Written by PETA | February 26, 2013

Update: PETA has filed a lawsuit against the New York State Department of Agriculture and Markets under the state’s Freedom of Information Law (FOIL) seeking records relating to Adirondack Farms, LLC—the subject of last year’s undercover PETA investigation that revealed routine abuse and neglect of cows (see below for details).

© Jo-Anne McArthur / We Animals

Despite these abuses, the department certified Adirondack under its Cattle Health Assurance Program, which is meant to protect the health and welfare of cows on dairy farms. Records relating to a farm’s participation in this program are supposed to be open to the general public under FOIL, but the department has improperly denied PETA access to many of these records. Since this information is of vital interest to anyone who wants to see farmed animals treated with the respect and care that they deserve, PETA was left with no choice but to sue to obtain the withheld records.
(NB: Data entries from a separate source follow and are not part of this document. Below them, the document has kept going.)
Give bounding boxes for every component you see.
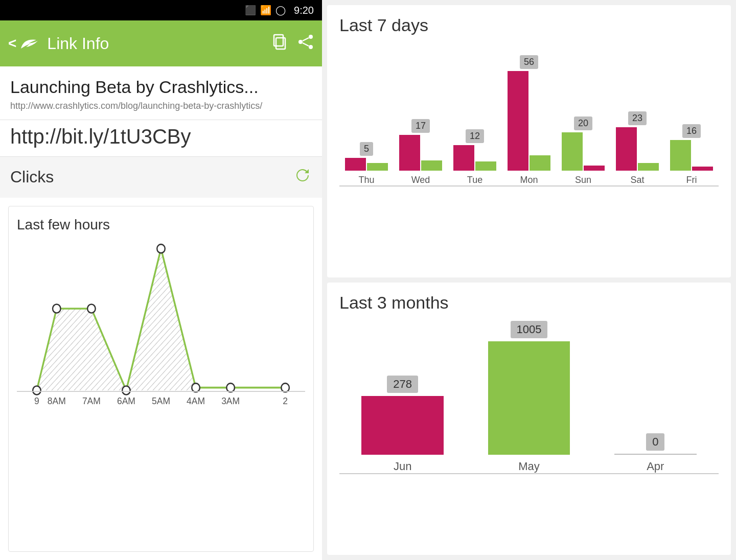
status-bar: ⬛ 📶 ◯ 9:20 xyxy=(0,0,322,20)
svg-point-3 xyxy=(298,40,303,44)
last-7-days-title: Last 7 days xyxy=(339,15,719,35)
left-panel: ⬛ 📶 ◯ 9:20 < Link Info xyxy=(0,0,322,560)
clicks-header: Clicks xyxy=(0,157,322,198)
month-label-jun: 278 xyxy=(387,376,418,393)
bar-label-sun: 20 xyxy=(574,116,592,130)
month-group-apr: 0 Apr xyxy=(592,321,719,473)
bar-mon xyxy=(508,71,551,171)
last-3-months-title: Last 3 months xyxy=(339,293,719,313)
bluetooth-icon: ⬛ xyxy=(245,5,256,16)
line-chart-svg: 9 8AM 7AM 6AM 5AM 4AM 3AM 2 xyxy=(17,243,305,407)
svg-point-2 xyxy=(309,35,313,39)
bar-group-sun: 20 Sun xyxy=(556,43,610,185)
month-label-may: 1005 xyxy=(511,321,548,338)
svg-line-5 xyxy=(303,38,309,41)
bar-group-mon: 56 Mon xyxy=(502,43,556,185)
bar-label-tue: 12 xyxy=(466,129,484,143)
svg-point-17 xyxy=(226,383,235,392)
bar-wed xyxy=(399,135,443,171)
copy-button[interactable] xyxy=(271,34,287,54)
svg-text:8AM: 8AM xyxy=(48,395,66,406)
bar-day-tue: Tue xyxy=(467,175,482,185)
bar-day-wed: Wed xyxy=(411,175,430,185)
bar-sat-green xyxy=(638,163,659,171)
svg-text:7AM: 7AM xyxy=(82,395,101,406)
bar-fri xyxy=(670,140,714,171)
month-name-may: May xyxy=(518,460,540,473)
month-bar-jun xyxy=(361,396,444,455)
back-button[interactable]: < xyxy=(8,35,39,52)
svg-point-16 xyxy=(192,383,200,392)
svg-point-12 xyxy=(53,304,61,313)
bar-fri-green xyxy=(670,140,691,171)
battery-icon: ◯ xyxy=(275,5,286,16)
last-few-hours-card: Last few hours xyxy=(8,206,314,552)
bar-sat-pink xyxy=(616,127,637,171)
bar-day-fri: Fri xyxy=(686,175,697,185)
refresh-button[interactable] xyxy=(293,166,312,189)
right-panel: Last 7 days 5 Thu 17 Wed xyxy=(322,0,736,560)
last-7-days-section: Last 7 days 5 Thu 17 Wed xyxy=(327,5,731,277)
svg-rect-0 xyxy=(274,35,283,46)
svg-marker-9 xyxy=(37,309,126,390)
bar-group-sat: 23 Sat xyxy=(610,43,664,185)
bar-sat xyxy=(616,127,659,171)
bar-tue-green xyxy=(475,161,496,171)
svg-text:5AM: 5AM xyxy=(152,395,170,406)
month-group-may: 1005 May xyxy=(466,321,592,473)
last-3-months-chart: 278 Jun 1005 May 0 Apr xyxy=(339,321,719,474)
month-label-apr: 0 xyxy=(646,433,664,451)
svg-point-14 xyxy=(122,386,130,394)
bar-sun xyxy=(562,132,605,171)
bar-sun-green xyxy=(562,132,583,171)
svg-rect-1 xyxy=(276,38,285,49)
bar-fri-pink xyxy=(692,167,713,171)
bar-tue-pink xyxy=(453,145,474,171)
month-bar-apr xyxy=(614,454,697,455)
bar-label-thu: 5 xyxy=(360,142,373,156)
bar-group-thu: 5 Thu xyxy=(339,43,394,185)
clicks-label: Clicks xyxy=(10,168,54,186)
bar-mon-pink xyxy=(508,71,528,171)
bar-group-fri: 16 Fri xyxy=(664,43,719,185)
svg-text:3AM: 3AM xyxy=(221,395,240,406)
last-3-months-section: Last 3 months 278 Jun 1005 May 0 Apr xyxy=(327,283,731,555)
bar-label-mon: 56 xyxy=(520,55,538,69)
month-group-jun: 278 Jun xyxy=(339,321,466,473)
bar-tue xyxy=(453,145,497,171)
svg-point-13 xyxy=(87,304,96,313)
bar-day-sat: Sat xyxy=(630,175,644,185)
svg-text:6AM: 6AM xyxy=(117,395,135,406)
status-time: 9:20 xyxy=(294,5,314,16)
svg-point-15 xyxy=(157,244,165,253)
bar-day-mon: Mon xyxy=(520,175,538,185)
wing-icon xyxy=(18,36,39,51)
svg-line-6 xyxy=(303,43,309,46)
bar-thu-pink xyxy=(345,158,366,171)
last-few-hours-title: Last few hours xyxy=(17,217,305,233)
line-chart: 9 8AM 7AM 6AM 5AM 4AM 3AM 2 xyxy=(17,243,305,407)
month-bar-may xyxy=(488,341,570,455)
share-button[interactable] xyxy=(297,34,314,54)
bar-group-wed: 17 Wed xyxy=(394,43,448,185)
bar-sun-pink xyxy=(584,166,605,171)
app-bar: < Link Info xyxy=(0,20,322,66)
link-short-url: http://bit.ly/1tU3CBy xyxy=(0,120,322,156)
month-name-apr: Apr xyxy=(647,460,664,473)
svg-point-18 xyxy=(281,383,289,392)
bar-mon-green xyxy=(530,155,550,171)
svg-text:2: 2 xyxy=(283,395,288,406)
svg-point-11 xyxy=(33,386,41,394)
svg-text:9: 9 xyxy=(34,395,39,406)
link-title: Launching Beta by Crashlytics... xyxy=(0,66,322,101)
app-title: Link Info xyxy=(47,34,261,53)
bar-label-wed: 17 xyxy=(411,119,430,133)
bar-label-fri: 16 xyxy=(682,124,701,138)
bar-day-sun: Sun xyxy=(575,175,591,185)
svg-point-4 xyxy=(309,45,313,49)
bar-label-sat: 23 xyxy=(628,111,647,125)
link-full-url: http://www.crashlytics.com/blog/launchin… xyxy=(0,101,322,120)
svg-text:4AM: 4AM xyxy=(187,395,205,406)
signal-icon: 📶 xyxy=(260,5,271,16)
bar-thu-green xyxy=(367,163,388,171)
Originally posted on April 11, 2012:

The dairy farm manager who repeatedly electro-shocked a cow in the face and brushed off the fact that his workers hit cows with poles and canes by saying that they sometimes “get carried away” is still employed as a manager at the farm—a month after PETA notified the farm’s owners of the cruelty and released video evidence of the abuse.

More Cruelty Caught on Video

The same manager at Adirondack Farms, LLC, in Peru, New York, was recorded jabbing a downed cow in the ribs with a screwdriver and dragging her behind a skid steer. He cursed at her—calling her a “dumb b***h” and asking how the “f**k” she was unable to stand. You may remember that this man stated that when a cow’s uterus prolapses during calving, workers simply “put [the uterus] back in and hope she lives … long enough for the beef truck to come get her.”

Farm Silent on Ending Abuse

Before we went public with the video footage that we gathered during our undercover investigation, we asked the farm’s owners to take immediate disciplinary action, including termination, against the employees who were documented abusing animals. We gave the owners a detailed list of men and explained what they did. We followed up. Four weeks later, the owners remain silent. Even after eye-opening news reports on the case, neither Adirondack Farms nor Agri-Mark, the company that it supplies with milk, has announced taking a single meaningful step to improve their animal welfare standards. And that this manager is still on the job at the farm suggests that it’s cruel business as usual there and beyond in the dairy industry.